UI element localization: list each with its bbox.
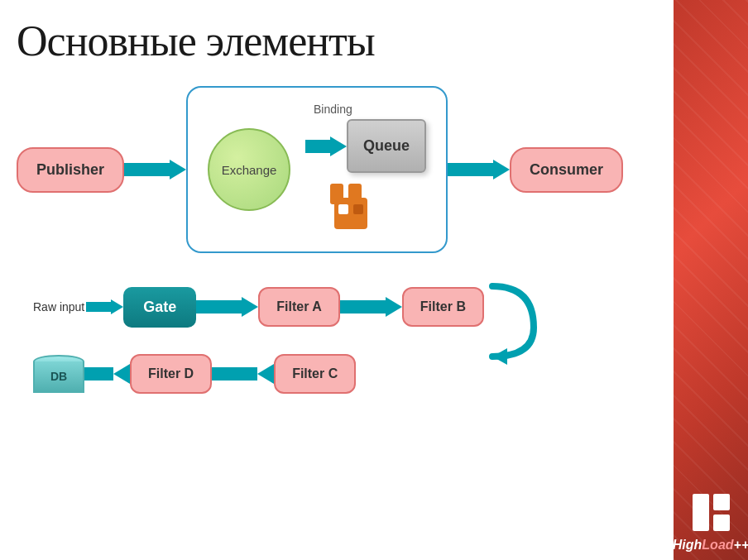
bottom-diagram: Raw input Gate Filter A Filter xyxy=(17,286,657,394)
svg-marker-5 xyxy=(492,348,507,365)
arrow-fd-db xyxy=(84,364,130,384)
rabbit-icon xyxy=(322,179,380,233)
arrow-fc-fd xyxy=(212,364,274,384)
filter-a-box: Filter A xyxy=(258,287,340,327)
arrow-pub-exchange xyxy=(124,160,186,179)
arr-body-fc-fd xyxy=(212,367,257,381)
arrow-body-inner xyxy=(305,140,330,153)
main-content: Основные элементы Publisher Exchange Bin… xyxy=(0,0,674,560)
arr-body-gfa xyxy=(196,300,242,314)
svg-rect-7 xyxy=(713,494,730,510)
db-cylinder: DB xyxy=(33,355,84,393)
arr-head-gfa xyxy=(242,297,258,317)
arrow-queue-consumer xyxy=(448,160,510,179)
arrow-head-inner xyxy=(330,136,347,156)
sidebar-pp: ++ xyxy=(734,538,748,552)
arrow-exchange-queue xyxy=(305,136,347,156)
arr-body-fafb xyxy=(340,300,386,314)
binding-label: Binding xyxy=(314,103,352,116)
small-arrow-rawinput xyxy=(86,299,123,314)
sidebar-logo: HighLoad++ xyxy=(674,490,748,552)
page-title: Основные элементы xyxy=(17,17,657,65)
exchange-container: Exchange Binding Queue xyxy=(186,86,448,253)
raw-input-group: Raw input xyxy=(33,299,123,314)
gate-box: Gate xyxy=(123,287,196,328)
bottom-row-2: DB Filter D Filter C xyxy=(17,354,657,394)
small-arr-body xyxy=(86,302,111,312)
sidebar-highload-text: HighLoad++ xyxy=(674,538,748,552)
arr-head-fc-fd xyxy=(257,364,274,384)
arr-head-fd-db xyxy=(113,364,130,384)
bottom-row-1: Raw input Gate Filter A Filter xyxy=(17,286,657,328)
filter-c-box: Filter C xyxy=(274,354,356,394)
svg-rect-1 xyxy=(330,184,343,204)
arrow-head xyxy=(170,160,186,179)
svg-rect-8 xyxy=(713,515,730,531)
top-diagram: Publisher Exchange Binding Queue xyxy=(17,86,657,253)
raw-input-label: Raw input xyxy=(33,300,84,314)
svg-rect-6 xyxy=(693,494,709,531)
arrow-body xyxy=(124,163,170,176)
curved-arrow-svg xyxy=(484,282,542,365)
arrow-head-qc xyxy=(493,160,510,179)
sidebar-pattern xyxy=(674,0,748,560)
small-arr-head xyxy=(111,299,123,314)
queue-box: Queue xyxy=(347,119,426,173)
svg-rect-2 xyxy=(348,184,362,204)
svg-rect-3 xyxy=(338,204,348,214)
filter-d-box: Filter D xyxy=(130,354,212,394)
rabbit-icon-area xyxy=(322,179,380,237)
consumer-box: Consumer xyxy=(510,147,623,193)
db-body: DB xyxy=(33,361,84,393)
arrow-body-qc xyxy=(448,163,493,176)
svg-rect-4 xyxy=(353,204,363,214)
sidebar: HighLoad++ xyxy=(674,0,748,560)
exchange-circle: Exchange xyxy=(208,128,290,211)
sidebar-high: High xyxy=(674,538,702,552)
arrow-fa-fb xyxy=(340,297,402,317)
arr-head-fafb xyxy=(386,297,402,317)
filter-b-box: Filter B xyxy=(402,287,484,327)
arrow-gate-fa xyxy=(196,297,258,317)
sidebar-load: Load xyxy=(702,538,733,552)
curved-arrow-area xyxy=(484,286,530,328)
arr-body-fd-db xyxy=(84,367,113,381)
publisher-box: Publisher xyxy=(17,147,124,193)
sidebar-logo-icon xyxy=(688,490,734,535)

━━━━━━━━━━━━━━━━━━━━━━━━━━━━━━

DESCRIPTION OF THE TASK
Please copy out the whole listing exactly as it stands, minus the pictures.

WRITTEN ANSWER
UI element localization: list each with its bbox.
bottom-diagram: Raw input Gate Filter A Filter xyxy=(17,286,657,394)
svg-marker-5 xyxy=(492,348,507,365)
arrow-fd-db xyxy=(84,364,130,384)
rabbit-icon xyxy=(322,179,380,233)
arrow-fc-fd xyxy=(212,364,274,384)
filter-a-box: Filter A xyxy=(258,287,340,327)
arrow-pub-exchange xyxy=(124,160,186,179)
arr-body-fc-fd xyxy=(212,367,257,381)
arrow-body-inner xyxy=(305,140,330,153)
main-content: Основные элементы Publisher Exchange Bin… xyxy=(0,0,674,560)
arr-body-gfa xyxy=(196,300,242,314)
svg-rect-7 xyxy=(713,494,730,510)
db-cylinder: DB xyxy=(33,355,84,393)
arr-head-gfa xyxy=(242,297,258,317)
arrow-queue-consumer xyxy=(448,160,510,179)
arrow-head-inner xyxy=(330,136,347,156)
sidebar-pp: ++ xyxy=(734,538,748,552)
arrow-exchange-queue xyxy=(305,136,347,156)
arr-body-fafb xyxy=(340,300,386,314)
binding-label: Binding xyxy=(314,103,352,116)
small-arrow-rawinput xyxy=(86,299,123,314)
sidebar-logo: HighLoad++ xyxy=(674,490,748,552)
page-title: Основные элементы xyxy=(17,17,657,65)
exchange-container: Exchange Binding Queue xyxy=(186,86,448,253)
raw-input-group: Raw input xyxy=(33,299,123,314)
gate-box: Gate xyxy=(123,287,196,328)
bottom-row-2: DB Filter D Filter C xyxy=(17,354,657,394)
small-arr-body xyxy=(86,302,111,312)
sidebar-highload-text: HighLoad++ xyxy=(674,538,748,552)
arr-head-fc-fd xyxy=(257,364,274,384)
arr-head-fd-db xyxy=(113,364,130,384)
bottom-row-1: Raw input Gate Filter A Filter xyxy=(17,286,657,328)
filter-c-box: Filter C xyxy=(274,354,356,394)
svg-rect-1 xyxy=(330,184,343,204)
arrow-head xyxy=(170,160,186,179)
svg-rect-8 xyxy=(713,515,730,531)
top-diagram: Publisher Exchange Binding Queue xyxy=(17,86,657,253)
raw-input-label: Raw input xyxy=(33,300,84,314)
svg-rect-6 xyxy=(693,494,709,531)
arrow-body xyxy=(124,163,170,176)
curved-arrow-svg xyxy=(484,282,542,365)
arrow-head-qc xyxy=(493,160,510,179)
sidebar-pattern xyxy=(674,0,748,560)
small-arr-head xyxy=(111,299,123,314)
queue-box: Queue xyxy=(347,119,426,173)
svg-rect-2 xyxy=(348,184,362,204)
svg-rect-3 xyxy=(338,204,348,214)
filter-d-box: Filter D xyxy=(130,354,212,394)
rabbit-icon-area xyxy=(322,179,380,237)
consumer-box: Consumer xyxy=(510,147,623,193)
db-body: DB xyxy=(33,361,84,393)
arrow-body-qc xyxy=(448,163,493,176)
svg-rect-4 xyxy=(353,204,363,214)
sidebar: HighLoad++ xyxy=(674,0,748,560)
exchange-circle: Exchange xyxy=(208,128,290,211)
sidebar-high: High xyxy=(674,538,702,552)
arrow-fa-fb xyxy=(340,297,402,317)
arr-head-fafb xyxy=(386,297,402,317)
filter-b-box: Filter B xyxy=(402,287,484,327)
arrow-gate-fa xyxy=(196,297,258,317)
sidebar-load: Load xyxy=(702,538,733,552)
curved-arrow-area xyxy=(484,286,530,328)
arr-body-fd-db xyxy=(84,367,113,381)
publisher-box: Publisher xyxy=(17,147,124,193)
sidebar-logo-icon xyxy=(688,490,734,535)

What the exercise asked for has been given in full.